All along the way I was serenaded with the sound and sight of enormous crashing waves. Waves twenty feet high crash long and loud, foamy spray shooting into the sky. The litter load was not as heavy as I would have thought. Lots of crab gear, some pelagic litter (from far away, coated with goose-necked barnacles and green slime) and the usual wrappers, bottles and broken patio furniture. One glass IV bottle showed up with Asian writing. As did a small brown glass vial for needle use. Only one hypodermic needle today.

Given my need for speed, I did not pick up everything in sight as is my usual MO. Plastic bottles, tennis balls, oyster spacer tubes, plastic brims from sports caps and the random toy made it into my several bags.

At one point I almost tripped over a Western Grebe. It immediately began kicking with one leg and crying out. The other leg was lifeless. I backed off a bit til it quieted down and watched it for a few minutes. It was terrified, unable to move except in a semi-circle as it kicked with one leg and cried. I pulled out my knife, said a short prayer, looked it in the eye and put it down.

Still miles from the other wall, I moved out, the lifeless, yet I hoped no longer suffering grebe foremost in my mind.

As I neared the North Beach parking lot, I noticed the heavy surf had knocked down a large portion of the rope fence put up to keep people out of Western Snowy Plover nesting areas. Walking along and resetting several posts, I hoped I had set it in the same location it was before.

By now I had about 35-40 pounds of trash with me, time to cache this and get some water and snack. One apple, some cheese and chocolate washed down with a liter of water and I was good to go.

Eventually I reached the South Wall at 1:07 pm and stopped for lunch. Legs sore and now facing a headwind, the idea of punting at either South Beach or North Beach on the way back crept into my fatigued mind. My third apple, 2 more ounces of cheese and some chocolate consumed, I set off into the quartering-headwind from whence I came.

By the time I reached North Beach again, my legs and feet held the floor and the vote was in, punt. Climbing over the bank, the parking lot was full of cars, surely one was headed to Kehoe eventually.

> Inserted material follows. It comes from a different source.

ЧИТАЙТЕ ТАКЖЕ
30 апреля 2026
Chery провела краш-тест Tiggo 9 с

The nearest car’s driver had just hopped in and turned the key. I caught his eye and got him to roll his window down. “Hi, are you by chance headed to Kehoe Beach?” I asked.

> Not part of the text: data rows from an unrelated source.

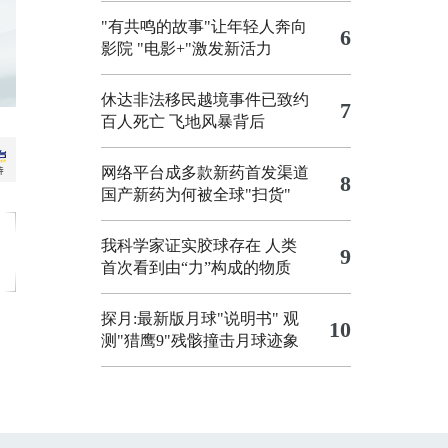
"有共鸣的故事"让年轻人奔向
6
影院
"电影+"激发新活力
休达非法移民越境事件已致约
7
百人死亡
飞地风暴背后
网络平台成多款新药首发渠道
8
国产新药为何被全球"扫货"
我科学家证实胶球存在 人类
9
首次看到由“力”构成的物质
探月:最新版月球"说明书"
观
10
测"猎鹰9"残骸撞击月球迹象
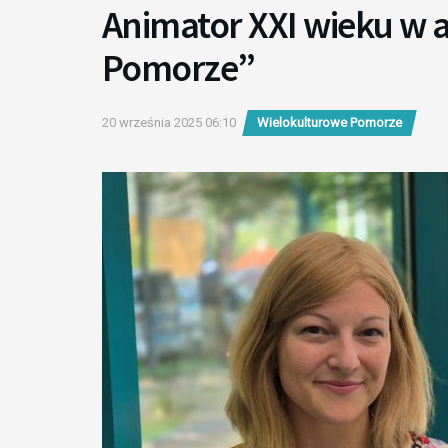
Animator XXI wieku w 
Pomorze”
20 września 2025 06:10
Wielokulturowe Pomorze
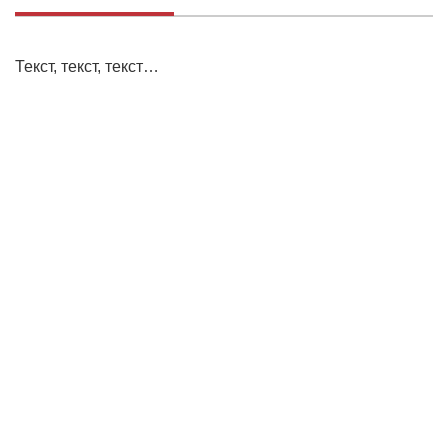
Текст, текст, текст…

“Well, I am making it up as I go today, where is Kehoe?”

“About twenty minutes north of here, I’ll show you the way and explain the sights as we go.”

“Great, hop on in.”

Daniel was visiting from the East Bay for the day, exploring beaches he had not visited in many years. He drove me right to my car. I and my feet thanked him profusely and we parted ways.

I popped three more ibuprofen and headed back to pickup the trash I had cached at both North and South beaches. I still have another cache to pickup further south and will do that later.

After 20.85 miles in soft, sloping sand, the hot shower felt wonderful.